» WHAT IS BEING ASKED:
Find the line with "TECNOLOGIA E LAVORO". Repeat it and each line after it, exactly, down to the end of the records below.
*** Opening of EXTRACTED INFORMATION ***
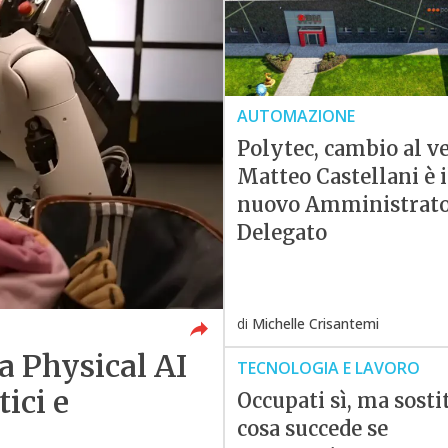
AUTOMAZIONE
Polytec, cambio al ve
Matteo Castellani è i
nuovo Amministrat
Delegato
di
Michelle Crisantemi
a Physical AI
TECNOLOGIA E LAVORO
ici e
Occupati sì, ma sostit
cosa succede se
*** Close of EXTRACTED INFORMATION ***
» RESULT BELOW:
TECNOLOGIA E LAVORO
ici e
Occupati sì, ma sostit
cosa succede se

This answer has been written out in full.